Venesmaa P K, Kröger H P, Miettinen H J, Jurvelin J S, Suomalainen O T, Alhav E M
Department of Surgery, Kuopio University Hospital, Finland.
J Bone Miner Res. 2001 Nov;16(11):2126-31. doi: 10.1359/jbmr.2001.16.11.2126.
Periprosthetic bone loss, especially in the proximal part of the femur, is common after cemented and uncemented total hip arthroplasty (THA). Bone loss can be progressive and, in the extreme, may threaten survival of the prosthesis. To study whether alendronate therapy can reduce bone loss adjacent to prostheses, 13 uncemented primary THA patients were randomized to the study. They received 10 mg alendronate + 500 mg calcium (n = 8) or 500 mg calcium only (n = 5) daily for 6 months follow-up after THA. Periprosthetic bone mineral density (BMD) was measured with dual energy X-ray absorptiometry (DXA). Decreases in periprosthetic BMD in the alendronate-treated group were lower compared with the changes in the calcium-only group in the same regions of interest at the same follow-up time. In the proximal femur, the mean BMD decrease was 17.1% in the calcium-only group, whereas in the alendronate-treated group the decrease was only 0.9% (p = 0.019). The mean periprosthetic BMD change was also significantly different in the total periprosthetic area between the study groups at the end of the follow-up (calcium-only group -9.9% vs. alendronate-treated group -2.6%; p = 0.019). Alendronate therapy led to a significant reduction in periprosthetic bone loss after primary uncemented THA compared with the changes found in patients without therapy. This kind of bone response may improve the support of the prosthesis and may result in better survival of the prosthesis. However, in this study the follow-up time was too short and the study population was too small to make any long-term conclusions as to the prognosis for THA patients treated with alendronate.
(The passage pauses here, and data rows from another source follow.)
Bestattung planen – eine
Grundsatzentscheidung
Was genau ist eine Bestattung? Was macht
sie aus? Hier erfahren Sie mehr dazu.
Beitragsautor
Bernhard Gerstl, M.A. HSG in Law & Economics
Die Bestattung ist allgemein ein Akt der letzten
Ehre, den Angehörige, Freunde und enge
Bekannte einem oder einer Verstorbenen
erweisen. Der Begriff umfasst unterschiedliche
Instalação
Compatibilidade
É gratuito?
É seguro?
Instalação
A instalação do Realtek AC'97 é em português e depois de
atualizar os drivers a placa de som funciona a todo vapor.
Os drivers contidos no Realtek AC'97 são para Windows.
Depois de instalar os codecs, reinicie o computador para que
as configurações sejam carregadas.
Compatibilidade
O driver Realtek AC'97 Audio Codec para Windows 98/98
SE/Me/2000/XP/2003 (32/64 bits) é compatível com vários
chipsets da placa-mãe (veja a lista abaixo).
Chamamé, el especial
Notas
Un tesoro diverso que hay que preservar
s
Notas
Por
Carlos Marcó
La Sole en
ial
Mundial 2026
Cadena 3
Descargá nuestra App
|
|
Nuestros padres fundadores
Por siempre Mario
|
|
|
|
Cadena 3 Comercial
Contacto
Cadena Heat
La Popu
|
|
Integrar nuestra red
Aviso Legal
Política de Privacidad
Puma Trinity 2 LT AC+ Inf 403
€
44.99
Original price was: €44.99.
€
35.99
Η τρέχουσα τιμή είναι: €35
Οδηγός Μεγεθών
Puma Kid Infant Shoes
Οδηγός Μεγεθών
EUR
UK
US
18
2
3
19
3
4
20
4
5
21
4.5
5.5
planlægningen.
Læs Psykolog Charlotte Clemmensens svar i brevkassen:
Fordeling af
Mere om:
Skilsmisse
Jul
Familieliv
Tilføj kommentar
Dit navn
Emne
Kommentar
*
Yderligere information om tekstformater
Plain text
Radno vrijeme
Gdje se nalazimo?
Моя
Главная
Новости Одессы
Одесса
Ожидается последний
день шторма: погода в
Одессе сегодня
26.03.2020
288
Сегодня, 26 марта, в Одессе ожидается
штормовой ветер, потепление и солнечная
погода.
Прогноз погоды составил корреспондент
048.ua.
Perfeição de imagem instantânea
假体周围骨丢失,尤其是在股骨近端,在骨水泥型和非骨水泥型全髋关节置换术(THA)后很常见。骨丢失可能是渐进性的,在极端情况下,可能会威胁到假体的存活。为了研究阿仑膦酸盐治疗是否能减少假体周围的骨丢失,13例接受非骨水泥型初次THA的患者被随机纳入该研究。在THA术后6个月的随访期间,他们每天接受10mg阿仑膦酸盐+500mg钙(n = 8)或仅500mg钙(n = 5)。采用双能X线吸收法(DXA)测量假体周围骨密度(BMD)。在相同的随访时间,相同感兴趣区域内,阿仑膦酸盐治疗组的假体周围BMD下降幅度低于单纯补钙组。在股骨近端,单纯补钙组的平均BMD下降了17.1%,而阿仑膦酸盐治疗组仅下降了0.9%(p = 0.019)。随访结束时,研究组之间假体周围总面积的平均BMD变化也有显著差异(单纯补钙组为-9.9%,阿仑膦酸盐治疗组为-2.6%;p = 0.019)。与未接受治疗的患者相比,阿仑膦酸盐治疗导致初次非骨水泥型THA后假体周围骨丢失显著减少。这种骨反应可能会改善对假体的支撑,并可能导致假体更好的存活。然而,在本研究中,随访时间过短且研究人群过小,无法就阿仑膦酸盐治疗的THA患者的预后得出任何长期结论。